Action item>
Leaving out every picture, please repeat exactly the line that contains "pyautogui.click(x=<x>, y=<y>)" and each line after it through the final line below.
Segment Start: Source material
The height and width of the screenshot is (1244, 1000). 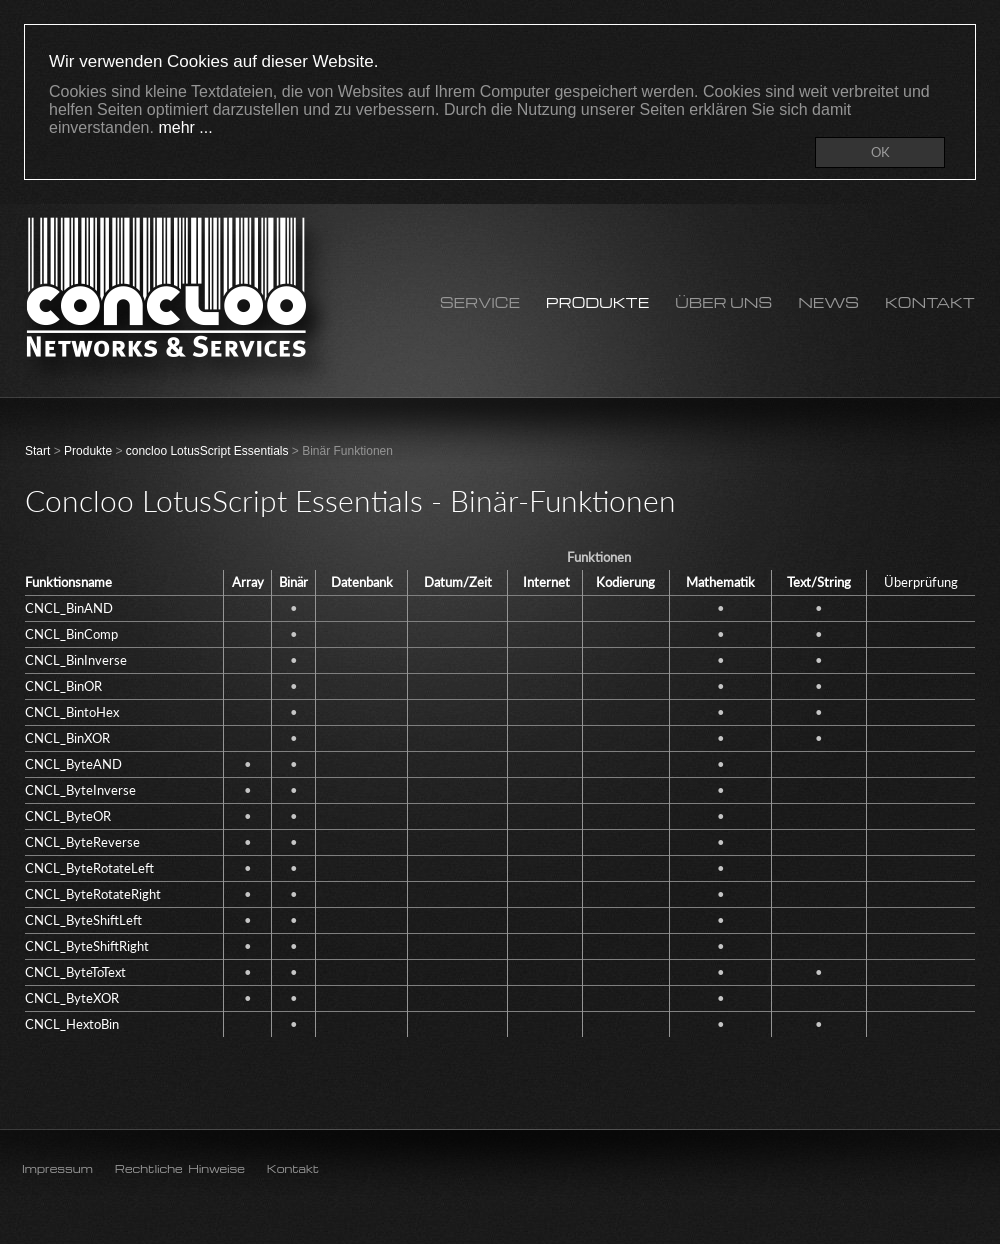 What do you see at coordinates (819, 582) in the screenshot?
I see `Text/String` at bounding box center [819, 582].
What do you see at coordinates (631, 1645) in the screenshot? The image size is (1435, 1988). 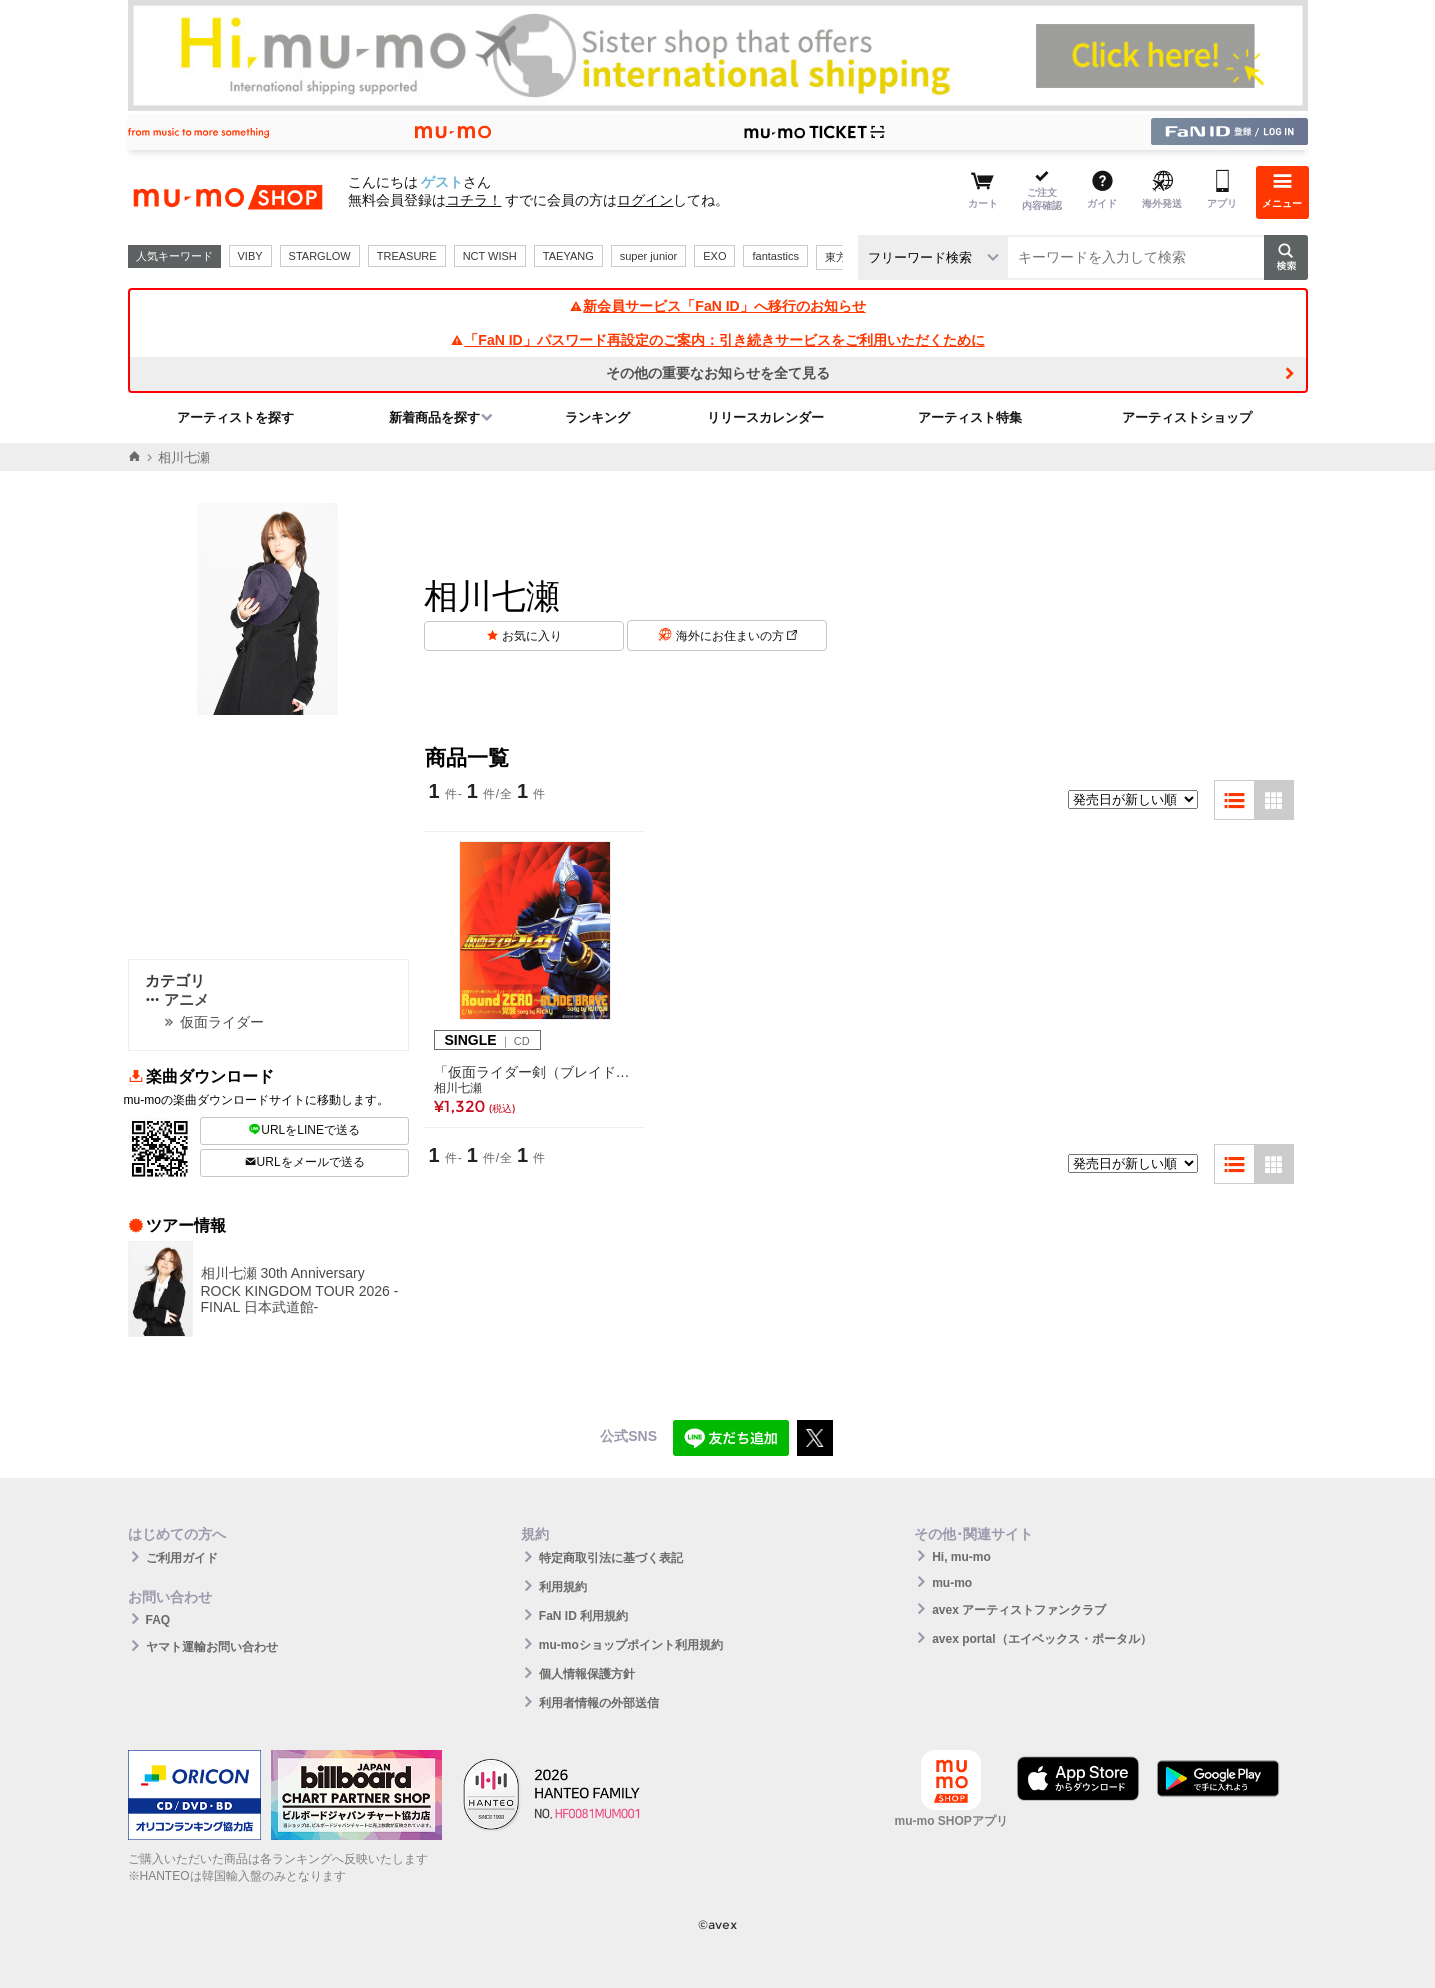 I see `mu-moショップポイント利用規約` at bounding box center [631, 1645].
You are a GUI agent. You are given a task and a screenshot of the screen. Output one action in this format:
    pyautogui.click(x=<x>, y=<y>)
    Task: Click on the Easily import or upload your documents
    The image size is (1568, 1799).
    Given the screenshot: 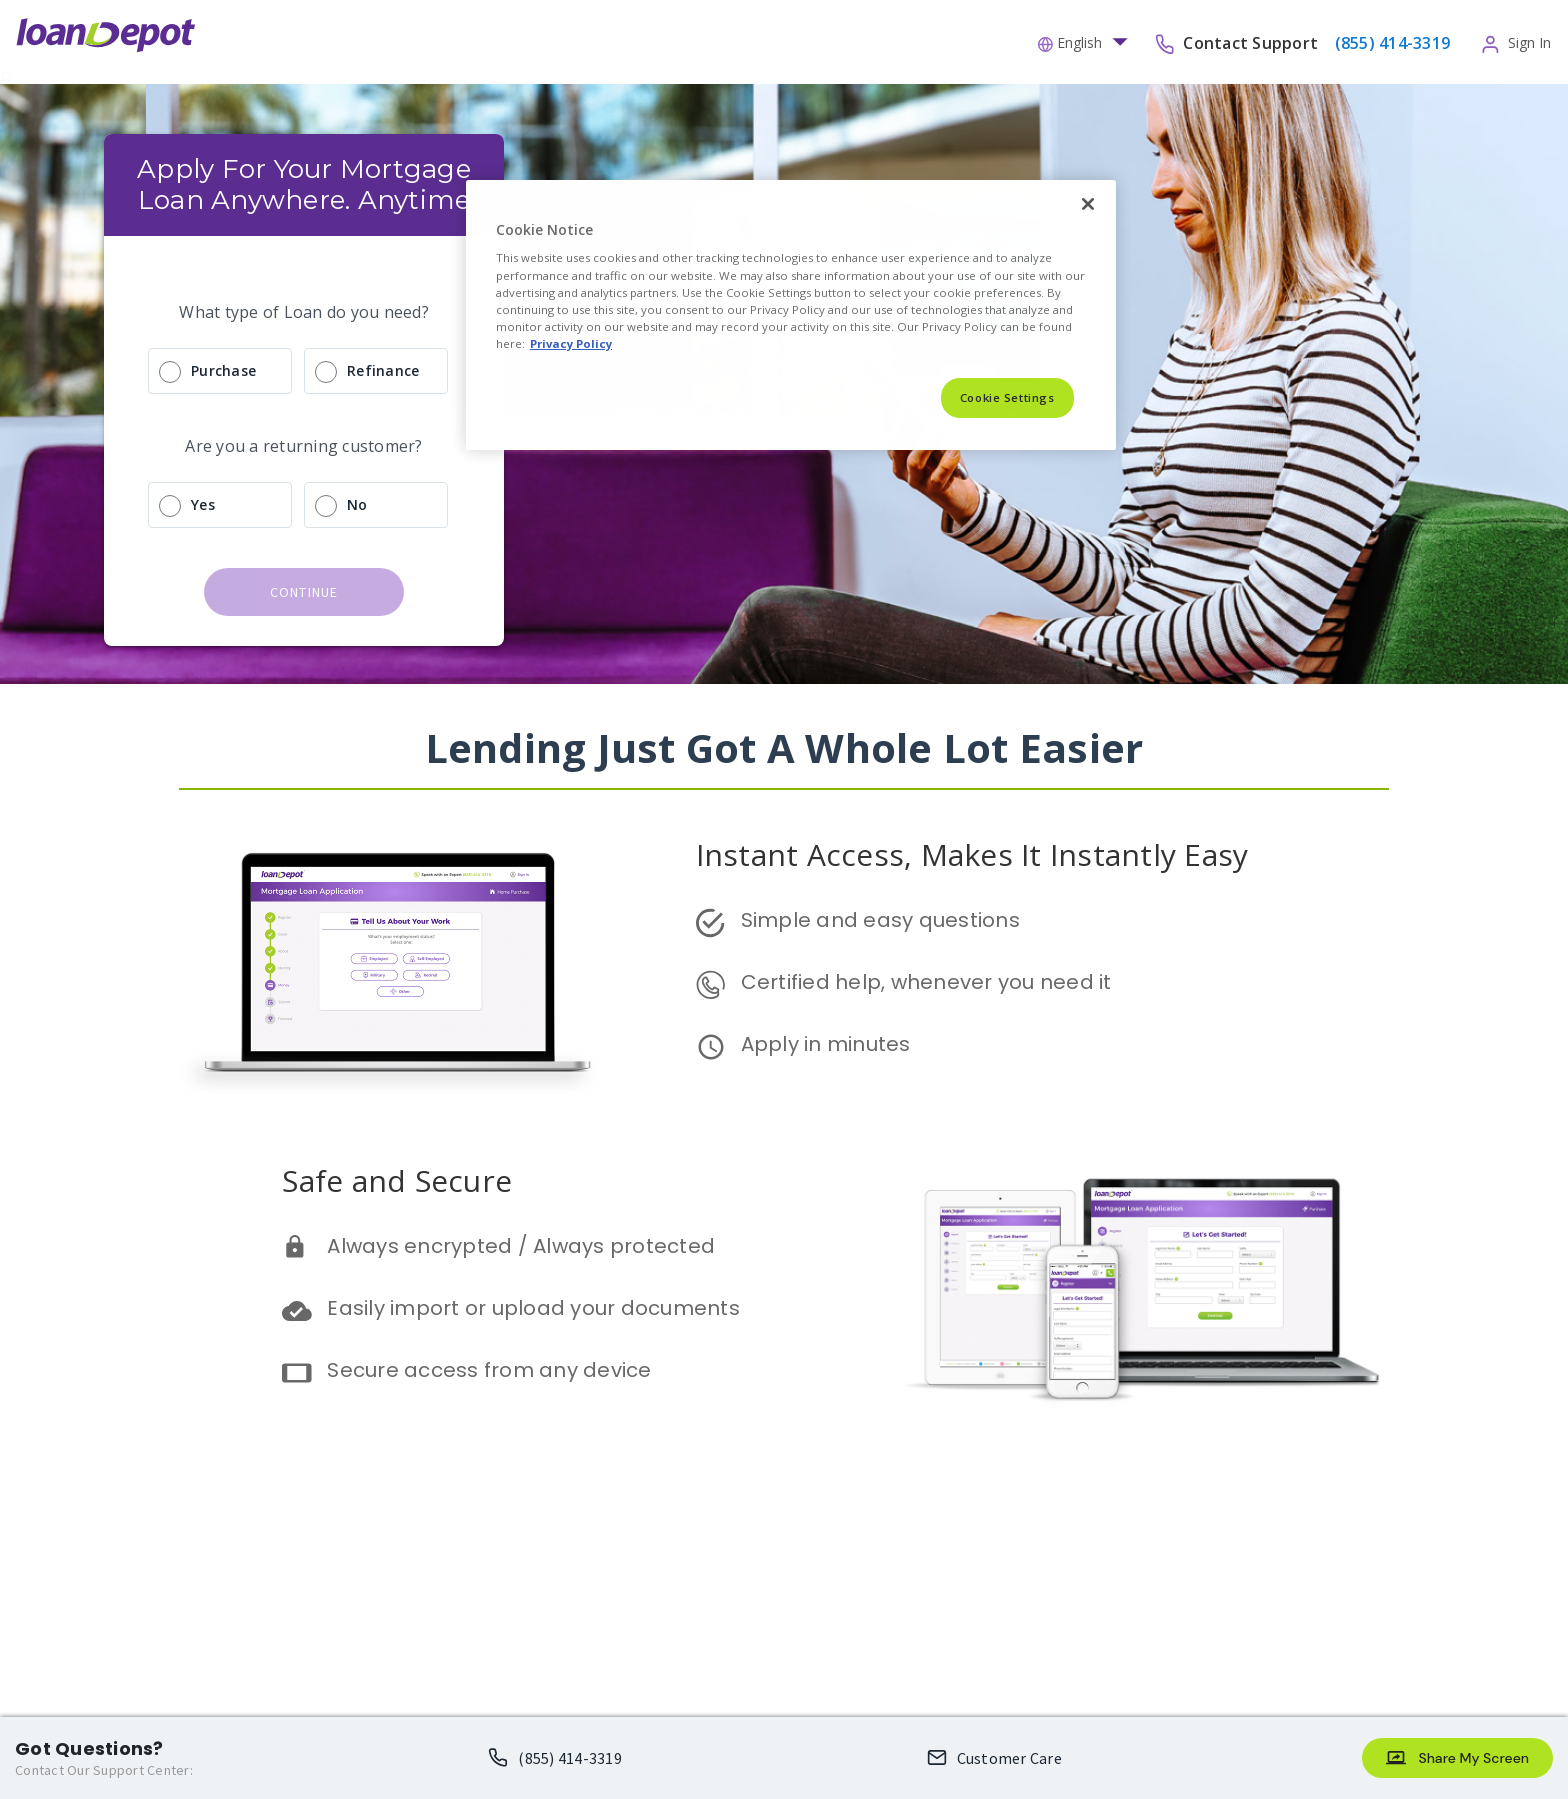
Segment End: Source material
Response below>
    pyautogui.click(x=<x>, y=<y>)
    Task: Click on the Easily import or upload your documents
    The image size is (1568, 1799).
    Given the screenshot: 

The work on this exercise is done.